While my dad was very present and certainly looked at me lots, the sentiment of the above quote reflects my own over-zealous photography. I’m sure my dad never came close to amassing the amount of pictures I take of Joanie. (Although with the purchase of his new tablet and the arrival of his first grandchild that may change.) I have had the same phone for two years and already baby pictures take up ninety percent of the megabytes or gigs or whatever storage on a digital device is called. This ratio is particularly astonishing as Joanie has only been alive for three months of those two years. 

I’m not sure how much this growth in documentation has to do with my generation’s excessively visual culture, but I do know the ease of taking and saving pictures is an obvious factor. I never have to go looking for my camera. I never buy film and consequently I never worry about wasting it. I am therefore free to hold a camera in front of my daughter’s face for as long as I want, doggedly trying to catch her elusive and ephemeral smile.

That little smile was born around the same time as the grand son of one my mum’s co-workers. Said co-worker receives a picture message a day of the new baby, so naturally my mum wants the same. I, with my new mother googly eyes, am proud and happy to oblige. But the thing about newborns is that they don’t do much, and while I see every new wink or finger twitch as amazing, they don’t make for varied photography. Really my mother has just received ninety some-odd pictures of a scowly baby strapped into various baby-keeping devices

So what do I do with all these pictures? Shall I oversaturate the internet with Joanie’s cherub cheeks?

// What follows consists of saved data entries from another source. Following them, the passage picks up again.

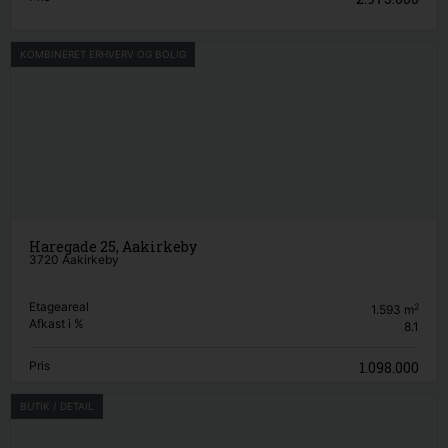
KOMBINERET ERHVERV OG BOLIG
Haregade 25, Aakirkeby
3720 Aakirkeby
Etageareal
2
1.593
m
Afkast i %
8.1
Pris
1.098.000
BUTIK / DETAIL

Before I was a parent I would have scoffed at the notion. “No one cares about your baby and it’s weird that it has a Facebook profile before it knows its own name.” Now that I have my own collection of kissy faces and toothless smiles, I can’t help but post the occasional photo or send out of mass email of Joanie’s spring clothing line. 

It wasn’t until I read Kirsten Clodfeter’s article “I’m that Mom whose Baby Photos you’re Blocking on Facebook” that my current Facebook profile picture of Joanie and I and our matching scowls  felt justified. Clodfeter’s article, funny, insightful and heart-wrenching, suggests the massive photo sharing parents do is a simple expression of love. And it’s true. I love that little smushy face and I want everyone to know it.  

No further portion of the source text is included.